Haradinaj: In Paris gehen wir nicht zum Tourismus

Der Kosovo-Premier Ramush Haradinaj sagte, er werde nicht an Veranstaltungen mit Serbien teilnehmen, ohne zu klären, was und wie der Prozess weiter funktionieren wird. Nach der heutigen Kabinettssitzung besteht Haradinaj auf der Idee einer Vereinbarung, die bekannt gegeben wird, um zu wissen, was Pristina und [...]
Der Kosovo-Premier Ramush Haradinaj sagte, er werde nicht an Veranstaltungen mit Serbien teilnehmen, ohne zu klären, was und wie der Prozess weiter funktionieren wird.
Nach der heutigen Kabinettssitzung besteht Haradinaj auf der Idee einer Einigung über den Rahmen, um zu wissen, worauf Pristina und Belgrad diskutieren werden.
Der Exekutivchef des Kosovo räumte ein, dass der Gipfel von Paris nicht stattfinden darf, aber das liegt nicht an dem Kosovo. Er betont jedoch, dass die Vereinbarung auch für den im Herbst wieder aufgenommenen Dialogprozess gelten werde.
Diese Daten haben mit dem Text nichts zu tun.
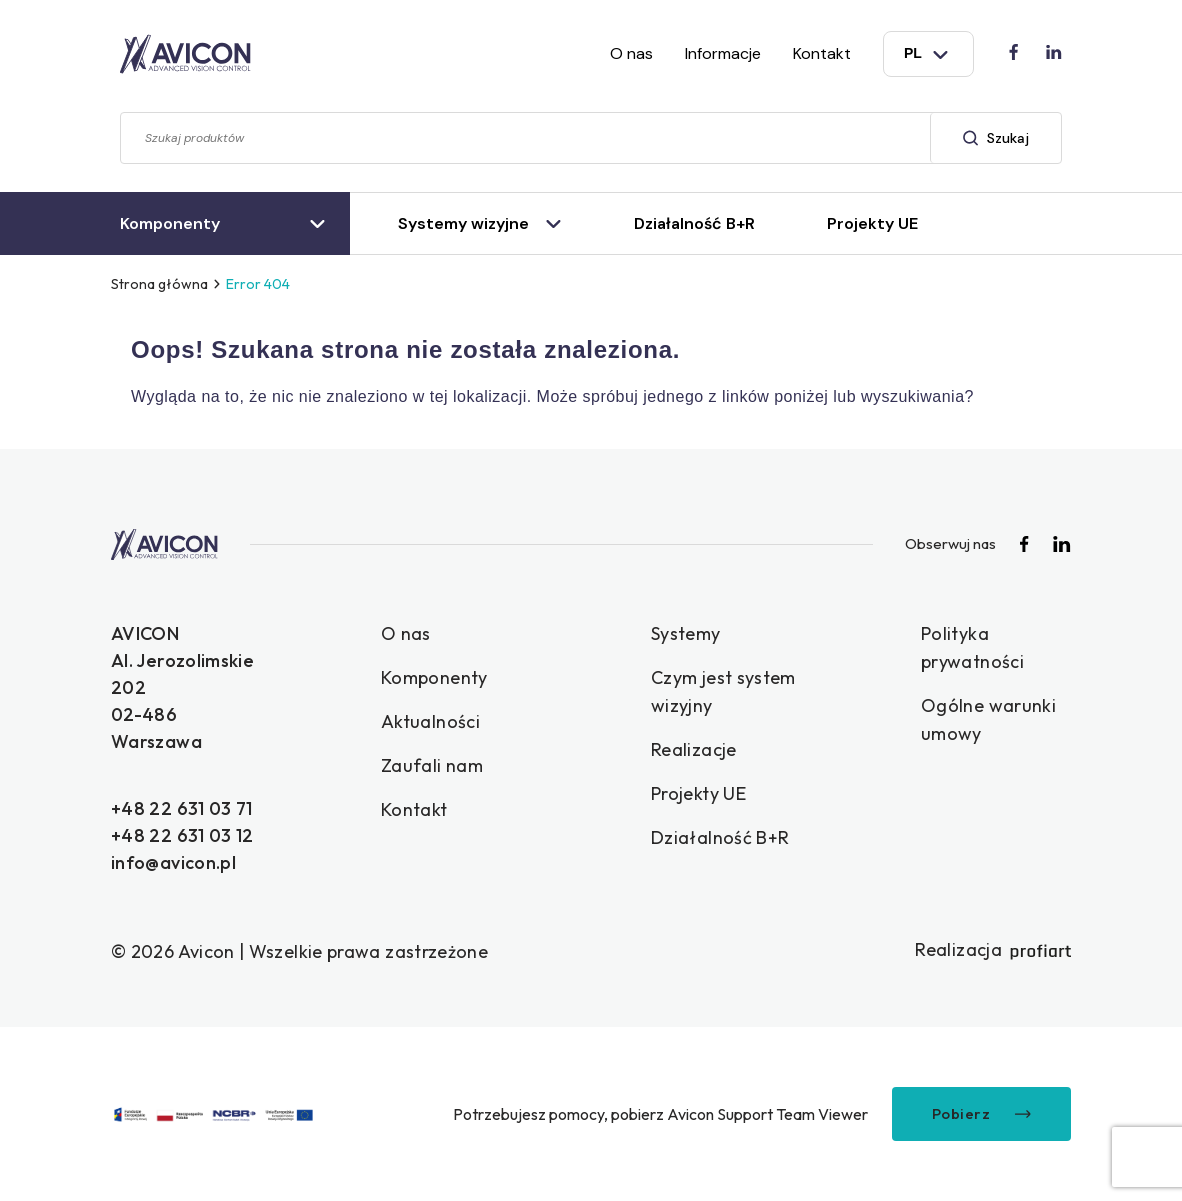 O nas (631, 53)
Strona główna (159, 284)
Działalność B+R (720, 837)
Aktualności (430, 721)
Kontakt (822, 53)
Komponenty (434, 677)
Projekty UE (698, 793)
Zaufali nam (432, 765)
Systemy (686, 633)
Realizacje (694, 749)
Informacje (723, 53) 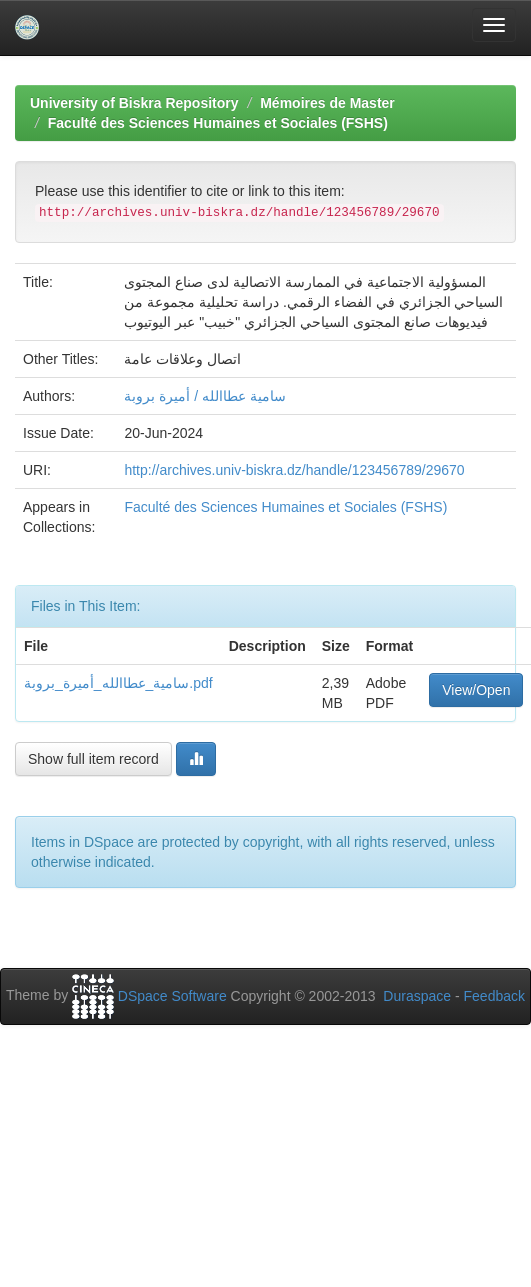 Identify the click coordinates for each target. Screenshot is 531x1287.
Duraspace (417, 996)
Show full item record (93, 759)
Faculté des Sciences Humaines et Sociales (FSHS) (218, 123)
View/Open (476, 690)
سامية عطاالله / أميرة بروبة (204, 396)
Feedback (494, 996)
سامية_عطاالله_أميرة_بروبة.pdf (118, 683)
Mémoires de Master (327, 103)
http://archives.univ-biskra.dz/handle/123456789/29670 (294, 470)
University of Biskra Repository (134, 103)
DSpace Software (172, 996) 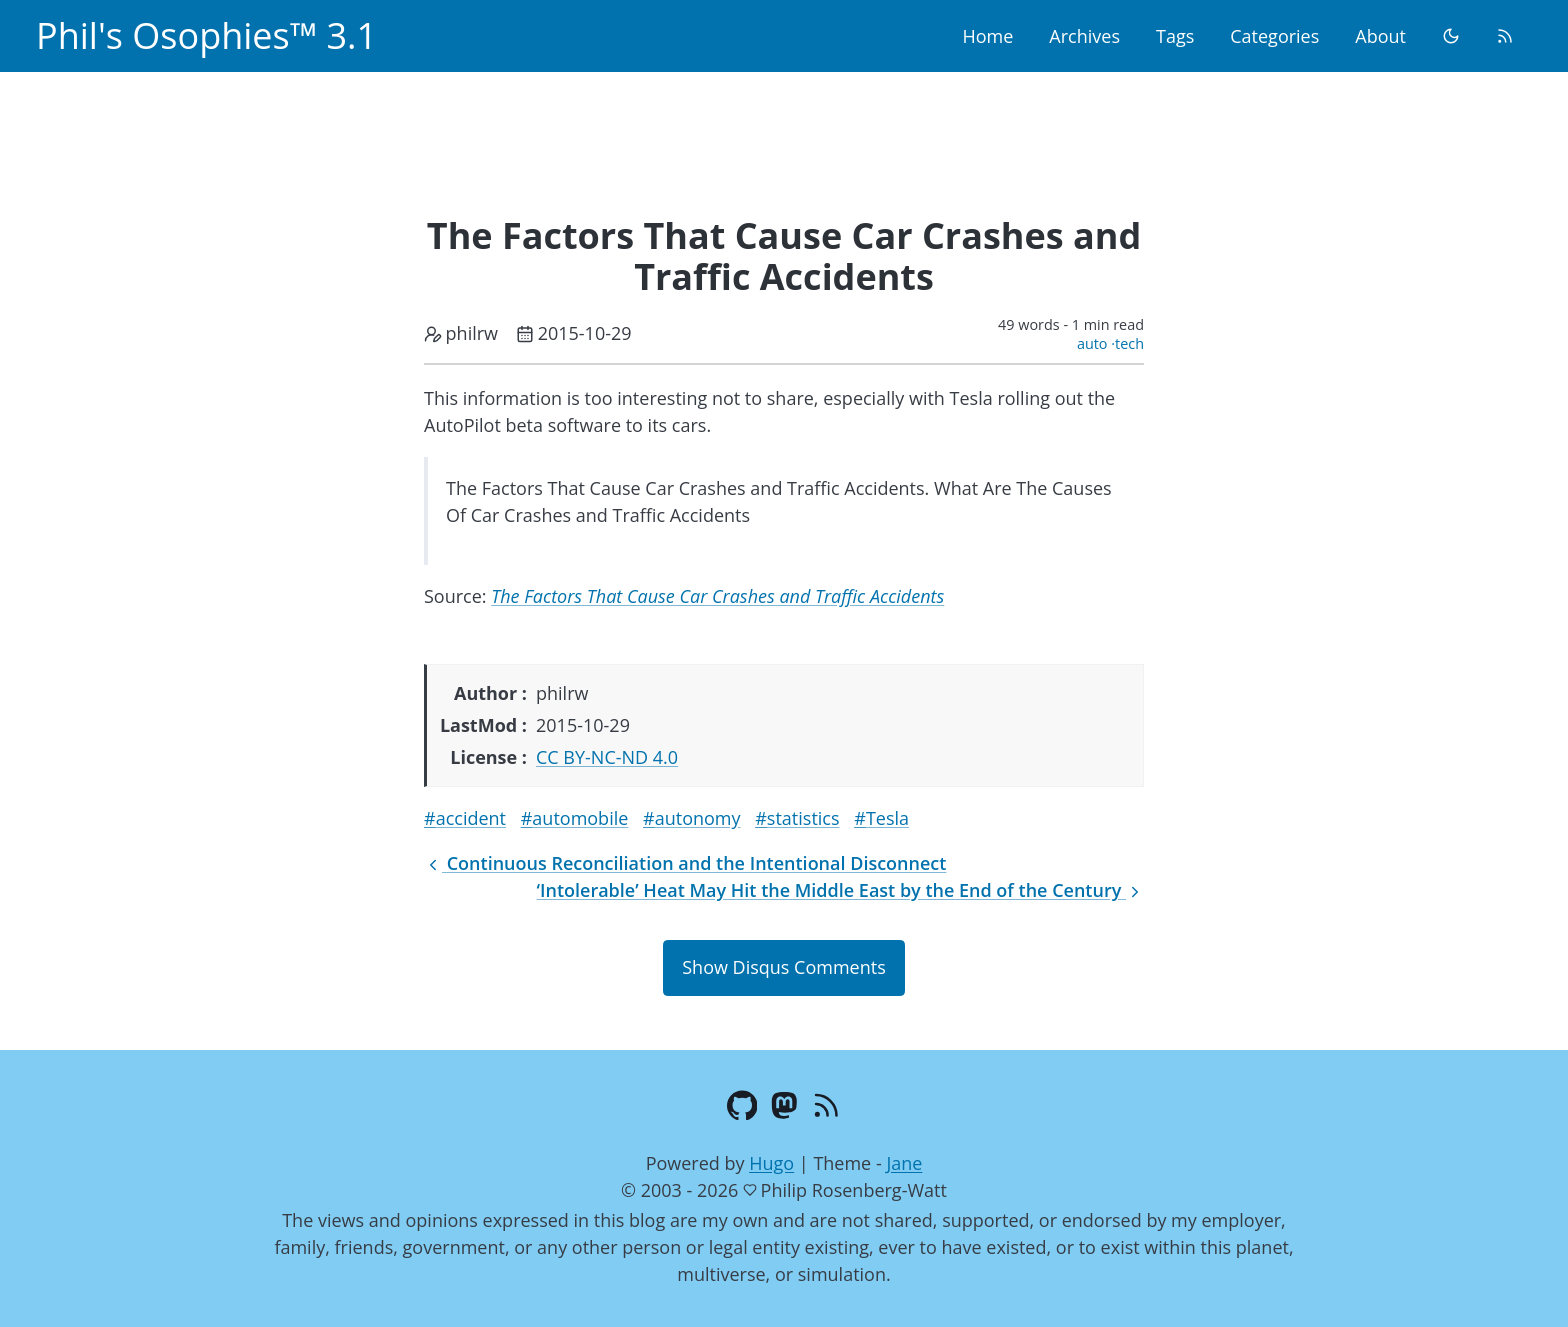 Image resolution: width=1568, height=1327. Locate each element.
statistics (803, 818)
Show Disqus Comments (783, 967)
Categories (1274, 36)
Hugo (771, 1163)
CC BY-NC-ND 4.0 (607, 757)
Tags (1175, 36)
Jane (904, 1163)
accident (471, 818)
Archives (1084, 36)
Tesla (887, 818)
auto (1092, 343)
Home (987, 36)
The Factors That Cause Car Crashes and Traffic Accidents (717, 596)
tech (1129, 343)
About (1380, 36)
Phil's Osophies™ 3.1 (206, 35)
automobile (580, 818)
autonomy (698, 818) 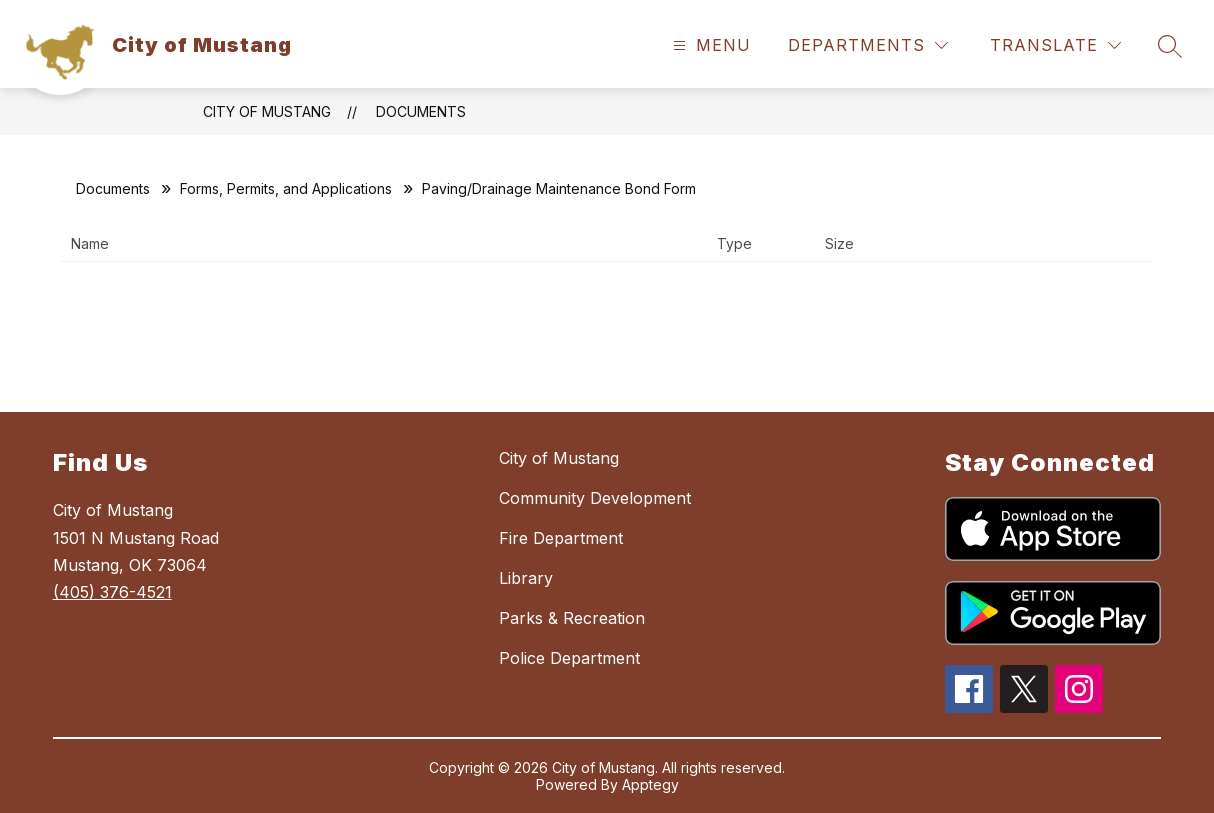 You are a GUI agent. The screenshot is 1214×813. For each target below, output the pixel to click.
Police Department (569, 658)
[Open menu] (709, 45)
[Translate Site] (1055, 45)
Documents (421, 111)
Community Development (595, 498)
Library (526, 578)
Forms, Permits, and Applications (286, 188)
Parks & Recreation (572, 618)
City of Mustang (267, 111)
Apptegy (650, 784)
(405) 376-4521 (112, 592)
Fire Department (561, 538) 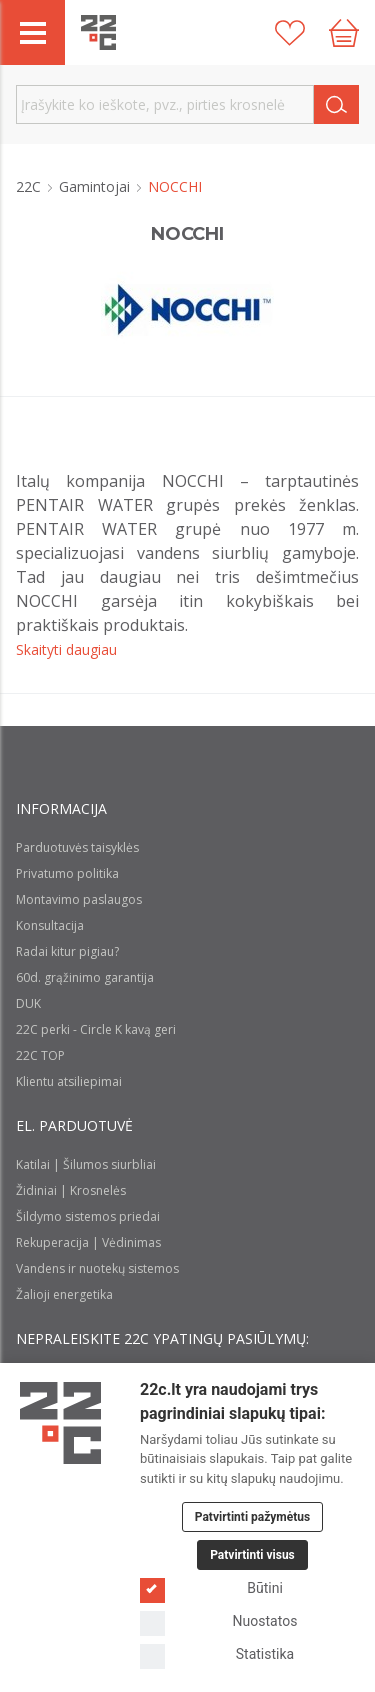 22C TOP (40, 1055)
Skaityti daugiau (66, 649)
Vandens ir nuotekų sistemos (97, 1268)
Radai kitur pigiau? (67, 951)
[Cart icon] (344, 33)
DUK (28, 1003)
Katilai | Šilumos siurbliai (86, 1164)
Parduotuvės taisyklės (77, 847)
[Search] (336, 104)
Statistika (217, 1654)
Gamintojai (96, 186)
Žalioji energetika (64, 1294)
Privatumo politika (67, 873)
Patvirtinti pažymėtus (252, 1517)
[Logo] (60, 1423)
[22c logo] (98, 32)
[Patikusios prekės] (290, 33)
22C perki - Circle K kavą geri (96, 1029)
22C (30, 186)
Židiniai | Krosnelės (71, 1190)
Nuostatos (218, 1621)
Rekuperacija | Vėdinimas (88, 1242)
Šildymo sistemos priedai (88, 1216)
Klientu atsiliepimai (69, 1081)
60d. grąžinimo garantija (85, 977)
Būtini (211, 1588)
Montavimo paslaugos (79, 899)
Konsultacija (50, 925)
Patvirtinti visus (252, 1555) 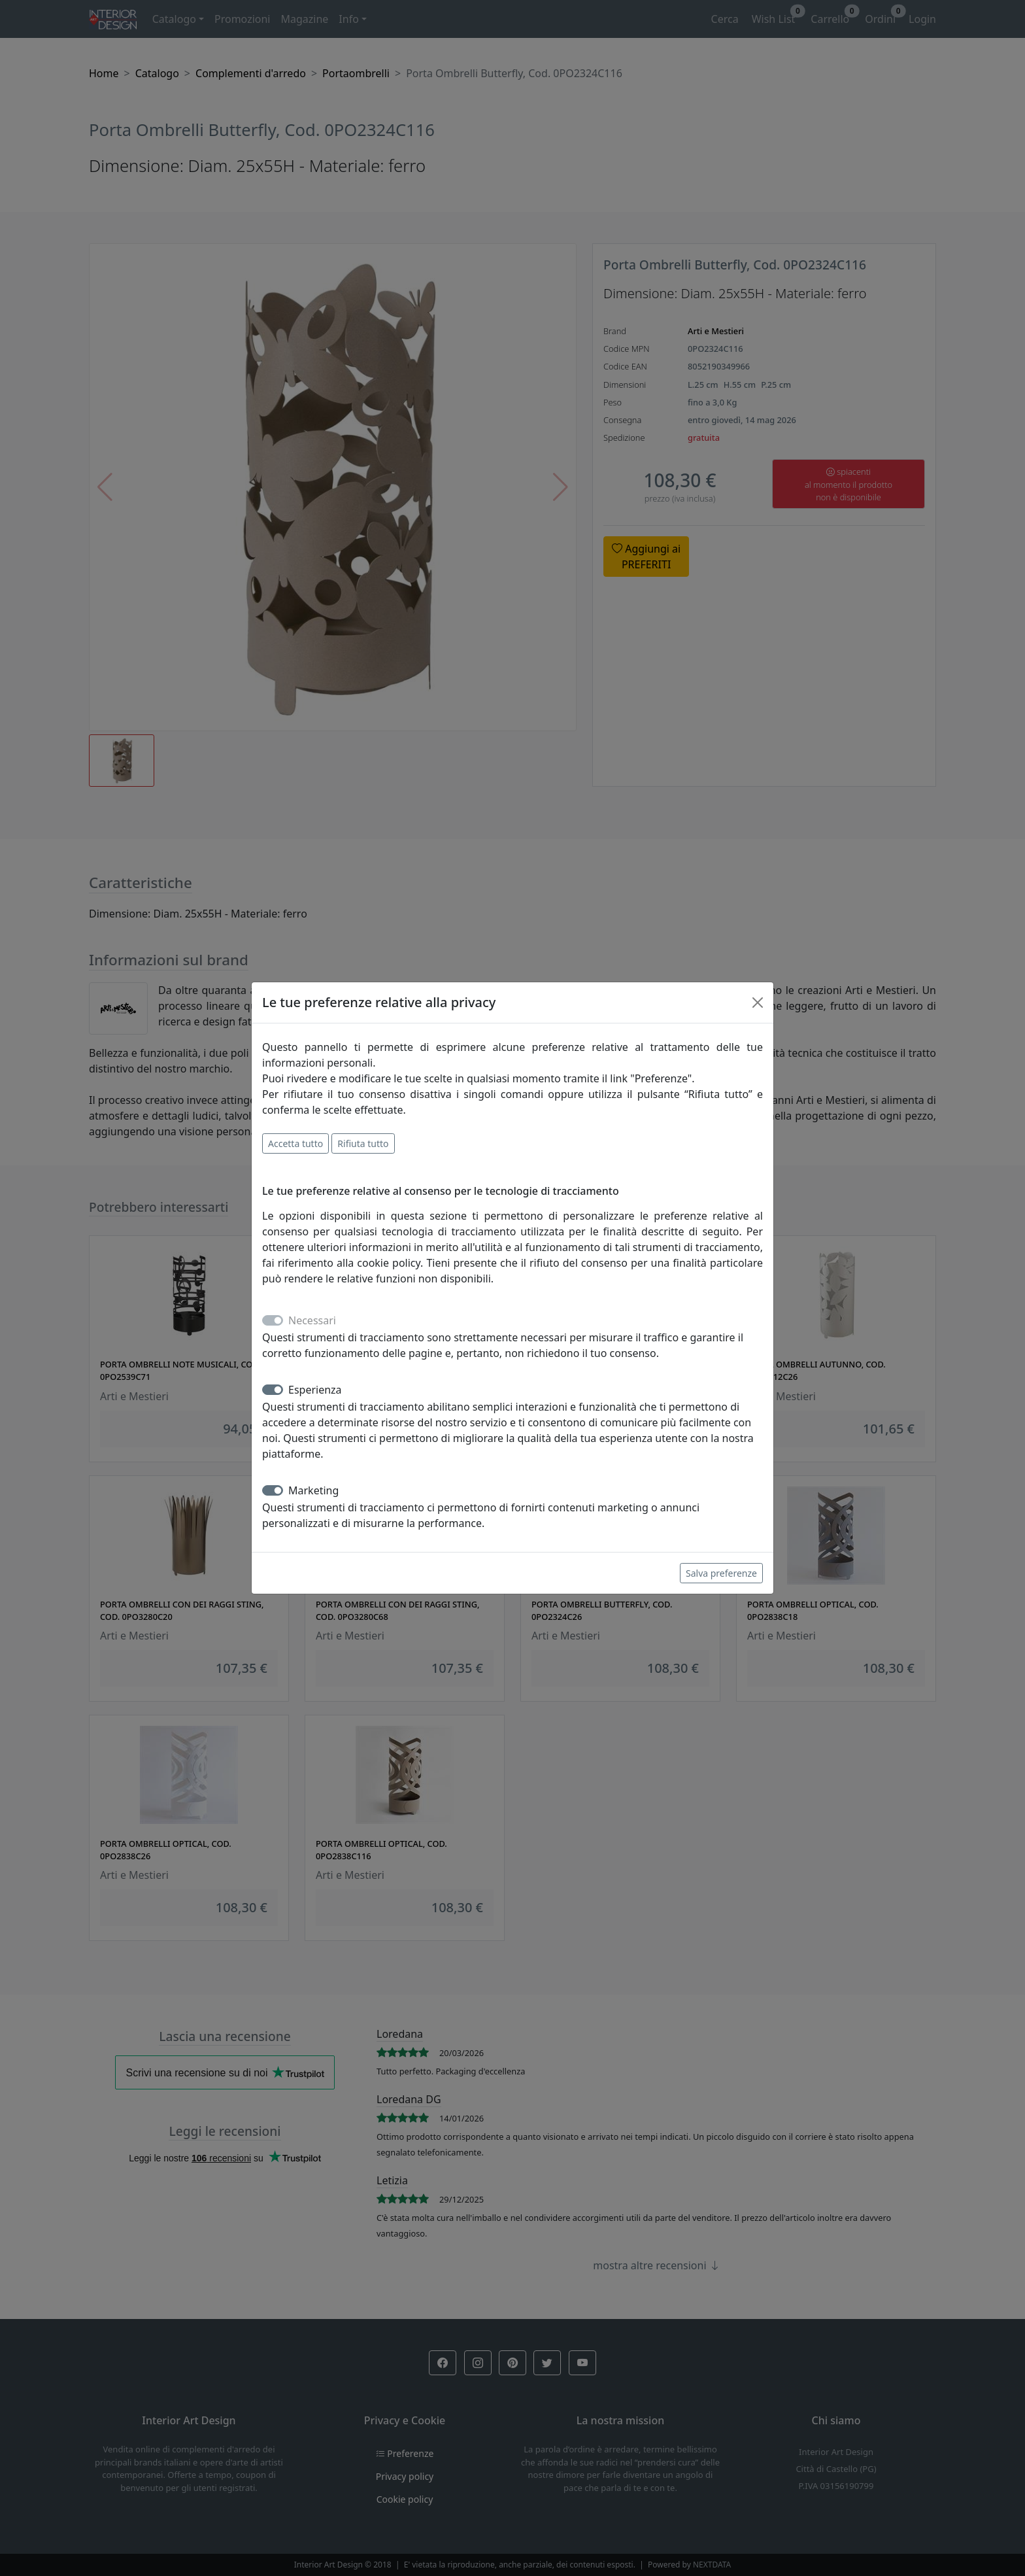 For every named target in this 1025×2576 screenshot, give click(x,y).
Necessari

Es ist sehr wichtig, dass wir eine kreative Position wie Kosovo haben, um zu schaffen, wir haben nur als Kosovo die Position zum Thema gearbeitet, die Regierung des Landes, die Staatsdelegation, die Institutionen des Landes. Was uns betrifft, kann Paris aufbewahrt werden, also sind wir im Dienst. Wir halten eine Rahmenvereinbarung für notwendig, um sie zu ermöglichen. Nicht nur für Paris, sondern auch, wenn Paris nicht geschieht, dass es nicht passieren mag, aber nicht für die Schuld des Kosovo, die ich bereits gesagt habe, aber auch im Herbst, wenn der Dialog der Hohen Vertreterin der EU nach Mogrin jetzt zurückkehrt, braucht er noch einen Rahmen für ein Abkommen, um zu wissen, was diskutiert werden wird. Ohne diese Rahmenvereinbarung der gegenseitigen Anerkennung, wo die Elemente sind, gibt es keine Logik”, sagte Haradinaj.
Als Beispiel zitierte er das integrierte Grenzmanagementabkommen, ein internationales Abkommen mit Investitionen der Europäischen Union, das Haradinaj nur umsetzen und nicht wieder diskutieren sollte, weil es keine Logik gibt.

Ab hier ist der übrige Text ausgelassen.